Das erwarte ich nicht. Wir stellen den Bundeskanzler, obwohl sich das vorher auch in der SPD viele nicht vorstellen konnten. Damals hat Scholz einen großen Rückstand aufgeholt, das kann wieder passieren. Ich weiß, das klingt im August 2024 nach Zweckoptimismus, aber bis in einem Jahr wird es noch viel Bewegung geben.
Klingt in der Tat sehr optimistisch.
Wir müssen mal wieder in die Offensive kommen. Die SPD und der Kanzler sind im Kleinklein der Ampelkoalition gefangen. Immer wieder müssen wir Kompromisse finden, diese Kompromisse verteidigen und hoffen, dass sie auch 24 Stunden später noch halten. Wenn es vor der Bundestagswahl in der Auseinandersetzung mit der Union, unserem politischen Hauptgegner, wieder um die großen Fragen geht, kann sich die politische Raumtemperatur in Deutschland wieder ändern.
Was sind für Sie die großen Fragen?
Ich meine die Küchentischthemen, über die Familien zu Hause sprechen: Das sind die Rente, die Zukunft der Pflege, das Gesundheitswesen, Kinderbetreuung, natürlich auch Migration. Bei diesen Alltagsthemen kann die SPD zeigen, was sie drauf hat. Bei der Steuerung der Migration haben wir in den letzten zwei, drei Jahren mehr erreicht als vorher die Innenminister der Union. Klar ist: Wir brauchen Menschen, die zu uns kommen. Aber nicht alle, die kommen, können bleiben.
Aber der Fokus liegt auf der Sozialpolitik?

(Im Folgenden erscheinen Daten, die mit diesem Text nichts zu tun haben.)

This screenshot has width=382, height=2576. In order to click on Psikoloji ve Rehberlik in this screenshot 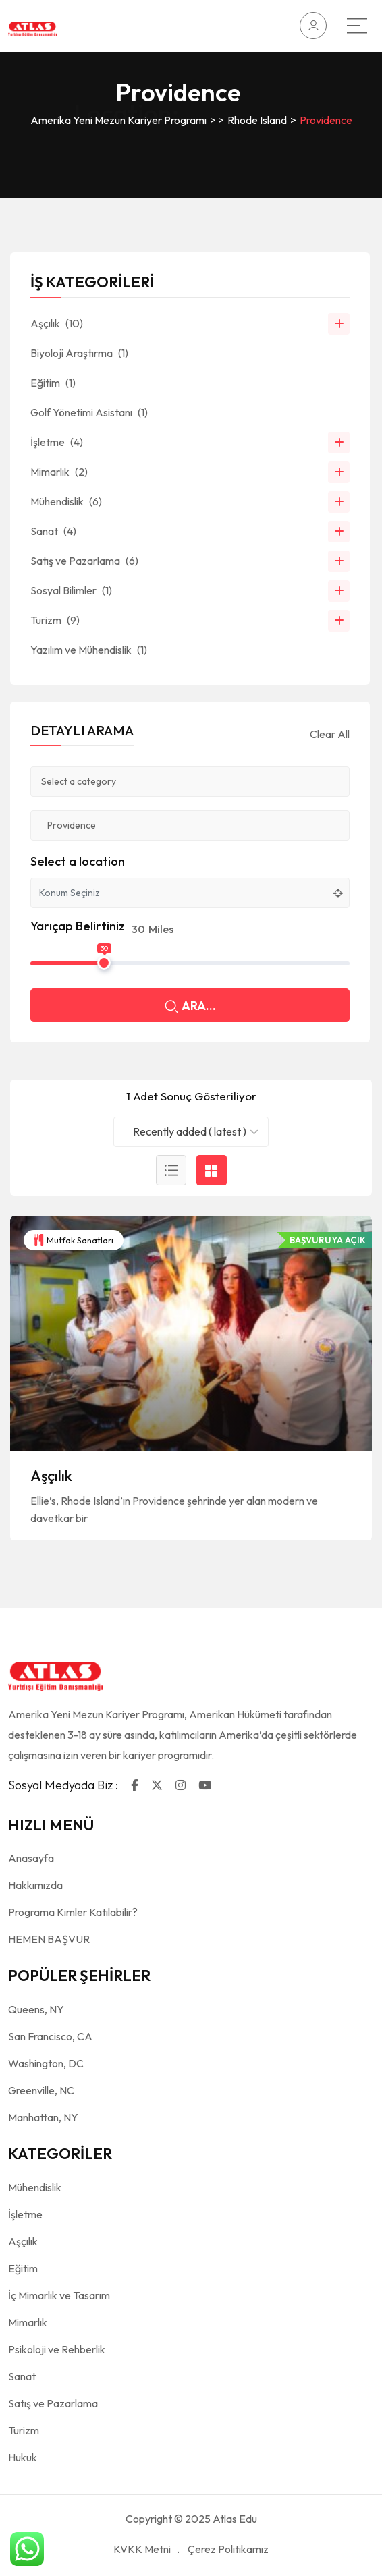, I will do `click(56, 2349)`.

Wenn über Sozialpolitik diskutiert wird, wird vor allem über das Bürgergeld debattiert. Das müssen zum Glück nur die allerwenigsten Menschen überhaupt nutzen. Aber fast jede Familie hat mit dem Thema Pflege zu tun, darüber müssen wir viel öfter reden, im Bundestag, in den Talkshows. Wir müssen über das soziale Miteinander in Deutschland diskutieren. Deswegen bin ich gar nicht traurig darüber, wie die Union derzeit mit dem Thema Bürgergeld umgeht.
Wieso?
CDU-Generalsekretär Linnemann und andere Unionspolitiker reden meinungsstark, aber oft ahnungslos über soziale Themen wie das Bürgergeld. Die laufen sich warm, für die Union ist das nur die Einstiegsdroge in einer großen Sozialabbaudebatte. Da werden wir CDU und CSU mit der gleichen Abrissbereitschaft erleben. Das betrifft die Finanzierung von Pflege und Rente, dann geht es um Arbeitnehmerschutz und Arbeitszeit. Ich freue mich auf diese Auseinandersetzung um die großen Themen der demokratischen Mitte.